A single photodynamic priming protocol augments delivery of ⍺-PD-L1 mAbs and induces immunogenic cell death in head and neck tumors.

Photodynamic priming (PDP) leverages the photobiological effects of subtherapeutic photodynamic therapy (PDT) regimens to modulate the tumor vasculature and stroma. PDP also sensitizes tumors to secondary therapies, such as immunotherapy by inducing a cascade of molecular events, including immunogenic cell death (ICD). We and others have shown that PDP improves the delivery of antibodies, among other theranostic agents. However, it is not known whether a single PDP protocol is capable of both inducing ICD in vivo and augmenting the delivery of immune checkpoint inhibitors.

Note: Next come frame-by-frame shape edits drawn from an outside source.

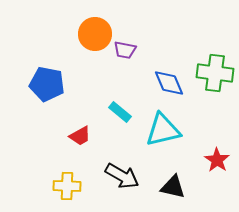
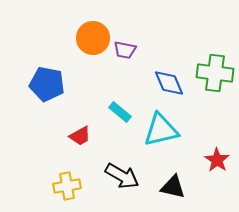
orange circle: moved 2 px left, 4 px down
cyan triangle: moved 2 px left
yellow cross: rotated 12 degrees counterclockwise
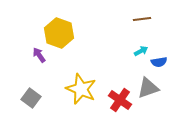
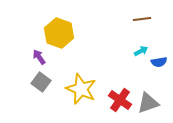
purple arrow: moved 2 px down
gray triangle: moved 15 px down
gray square: moved 10 px right, 16 px up
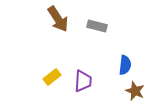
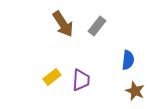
brown arrow: moved 5 px right, 5 px down
gray rectangle: rotated 66 degrees counterclockwise
blue semicircle: moved 3 px right, 5 px up
purple trapezoid: moved 2 px left, 1 px up
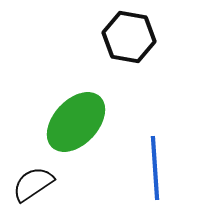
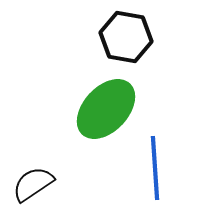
black hexagon: moved 3 px left
green ellipse: moved 30 px right, 13 px up
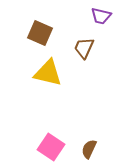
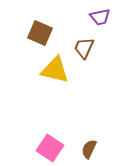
purple trapezoid: moved 1 px left, 1 px down; rotated 25 degrees counterclockwise
yellow triangle: moved 7 px right, 3 px up
pink square: moved 1 px left, 1 px down
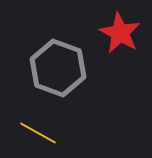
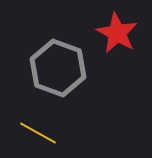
red star: moved 3 px left
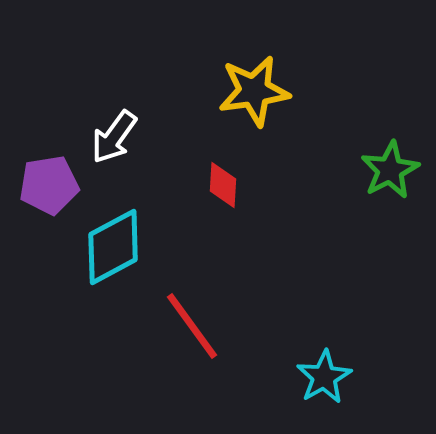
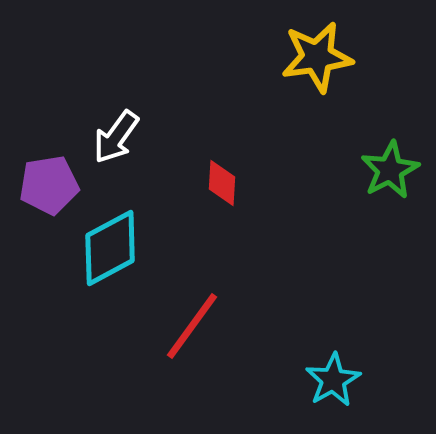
yellow star: moved 63 px right, 34 px up
white arrow: moved 2 px right
red diamond: moved 1 px left, 2 px up
cyan diamond: moved 3 px left, 1 px down
red line: rotated 72 degrees clockwise
cyan star: moved 9 px right, 3 px down
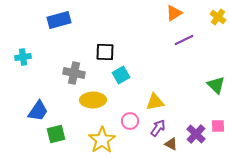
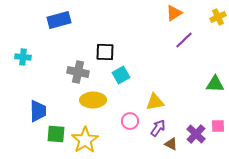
yellow cross: rotated 28 degrees clockwise
purple line: rotated 18 degrees counterclockwise
cyan cross: rotated 14 degrees clockwise
gray cross: moved 4 px right, 1 px up
green triangle: moved 1 px left, 1 px up; rotated 42 degrees counterclockwise
blue trapezoid: rotated 35 degrees counterclockwise
green square: rotated 18 degrees clockwise
yellow star: moved 17 px left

In this rapid communication, we show for the first time that a single PDP protocol using liposomal benzoporphyrin derivative (Lipo-BPD, 0.25 mg/kg) with 690 nm light (75 J/cm2 , 100 mW/cm2 ) simultaneously doubles the delivery of ⍺-PD-L1 antibodies in murine AT-84 head and neck tumors and induces ICD in vivo. ICD was observed as a 3-11 fold increase in tumor cell exposure of damage-associated molecular patterns (Calreticulin, HMGB1, and HSP70). These findings suggest that this single, highly translatable PDP protocol using clinically relevant Lipo-BPD holds potential for improving immunotherapy outcomes in head and neck cancer. It can do so by simultaneously overcoming physical barriers to the delivery of immune checkpoint inhibitors, and biochemical barriers that contribute to immunosuppression.